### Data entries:
* * * * *
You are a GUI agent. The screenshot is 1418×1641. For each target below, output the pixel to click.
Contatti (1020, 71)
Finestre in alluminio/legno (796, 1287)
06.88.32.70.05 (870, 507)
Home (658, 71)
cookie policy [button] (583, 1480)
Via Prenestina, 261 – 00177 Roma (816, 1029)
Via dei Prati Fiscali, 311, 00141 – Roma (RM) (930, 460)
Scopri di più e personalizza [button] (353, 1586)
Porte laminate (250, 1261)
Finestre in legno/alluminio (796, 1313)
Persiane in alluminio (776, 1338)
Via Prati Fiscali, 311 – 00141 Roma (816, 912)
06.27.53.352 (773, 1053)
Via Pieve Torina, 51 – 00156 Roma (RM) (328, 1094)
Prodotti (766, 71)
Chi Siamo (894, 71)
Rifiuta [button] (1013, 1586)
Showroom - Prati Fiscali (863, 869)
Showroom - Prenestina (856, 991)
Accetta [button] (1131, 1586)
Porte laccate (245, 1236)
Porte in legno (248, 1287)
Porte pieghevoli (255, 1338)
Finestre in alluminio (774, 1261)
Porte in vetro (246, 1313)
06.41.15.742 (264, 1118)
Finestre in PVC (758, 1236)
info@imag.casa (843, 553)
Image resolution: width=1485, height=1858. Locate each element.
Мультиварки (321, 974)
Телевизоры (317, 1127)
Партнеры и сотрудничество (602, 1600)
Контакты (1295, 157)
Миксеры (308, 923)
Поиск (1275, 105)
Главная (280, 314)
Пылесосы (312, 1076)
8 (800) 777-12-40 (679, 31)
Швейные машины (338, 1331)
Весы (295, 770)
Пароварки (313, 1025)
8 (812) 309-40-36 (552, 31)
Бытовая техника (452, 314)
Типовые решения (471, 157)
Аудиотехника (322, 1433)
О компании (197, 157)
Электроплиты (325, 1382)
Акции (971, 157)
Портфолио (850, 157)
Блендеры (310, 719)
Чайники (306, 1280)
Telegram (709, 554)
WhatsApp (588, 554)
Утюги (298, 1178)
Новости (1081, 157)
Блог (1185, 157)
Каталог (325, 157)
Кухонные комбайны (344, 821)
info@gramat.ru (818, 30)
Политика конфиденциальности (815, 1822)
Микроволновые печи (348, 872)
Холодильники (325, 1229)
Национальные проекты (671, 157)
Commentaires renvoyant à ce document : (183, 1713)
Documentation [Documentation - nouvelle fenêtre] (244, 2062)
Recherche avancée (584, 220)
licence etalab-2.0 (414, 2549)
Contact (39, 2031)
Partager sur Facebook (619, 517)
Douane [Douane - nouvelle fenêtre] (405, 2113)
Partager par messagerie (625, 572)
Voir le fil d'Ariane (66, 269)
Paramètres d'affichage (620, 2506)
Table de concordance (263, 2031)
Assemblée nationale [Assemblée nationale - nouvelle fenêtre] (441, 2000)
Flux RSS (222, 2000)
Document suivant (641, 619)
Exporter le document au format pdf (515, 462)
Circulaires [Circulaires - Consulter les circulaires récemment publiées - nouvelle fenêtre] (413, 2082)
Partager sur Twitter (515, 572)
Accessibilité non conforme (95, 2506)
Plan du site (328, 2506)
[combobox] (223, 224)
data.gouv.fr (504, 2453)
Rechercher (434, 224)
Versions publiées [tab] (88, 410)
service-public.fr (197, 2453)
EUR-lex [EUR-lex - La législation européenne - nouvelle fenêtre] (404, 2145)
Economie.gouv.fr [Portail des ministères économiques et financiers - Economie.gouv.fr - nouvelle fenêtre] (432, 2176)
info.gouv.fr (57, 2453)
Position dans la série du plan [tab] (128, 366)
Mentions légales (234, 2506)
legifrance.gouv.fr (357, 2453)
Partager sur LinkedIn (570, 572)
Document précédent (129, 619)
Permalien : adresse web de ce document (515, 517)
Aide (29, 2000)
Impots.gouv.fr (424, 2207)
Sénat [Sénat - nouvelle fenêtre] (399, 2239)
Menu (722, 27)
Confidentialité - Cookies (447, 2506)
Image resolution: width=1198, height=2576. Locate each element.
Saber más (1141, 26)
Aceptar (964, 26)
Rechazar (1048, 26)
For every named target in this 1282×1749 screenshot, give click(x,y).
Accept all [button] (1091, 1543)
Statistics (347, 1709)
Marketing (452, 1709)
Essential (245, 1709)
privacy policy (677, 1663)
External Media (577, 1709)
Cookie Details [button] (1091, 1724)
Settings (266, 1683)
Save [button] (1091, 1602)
* * * * *
### Activity:
Copy out the lines above exactly, beginning at the one that contains "Image resolution: width=1485, height=1858." and ending at the one that contains "Telegram (709, 554)".

### Response for this exercise:
Image resolution: width=1485, height=1858. Locate each element.
Мультиварки (321, 974)
Телевизоры (317, 1127)
Партнеры и сотрудничество (602, 1600)
Контакты (1295, 157)
Миксеры (308, 923)
Поиск (1275, 105)
Главная (280, 314)
Пылесосы (312, 1076)
8 (800) 777-12-40 (679, 31)
Швейные машины (338, 1331)
Весы (295, 770)
Пароварки (313, 1025)
8 (812) 309-40-36 (552, 31)
Бытовая техника (452, 314)
Типовые решения (471, 157)
Аудиотехника (322, 1433)
О компании (197, 157)
Электроплиты (325, 1382)
Акции (971, 157)
Портфолио (850, 157)
Блендеры (310, 719)
Чайники (306, 1280)
Telegram (709, 554)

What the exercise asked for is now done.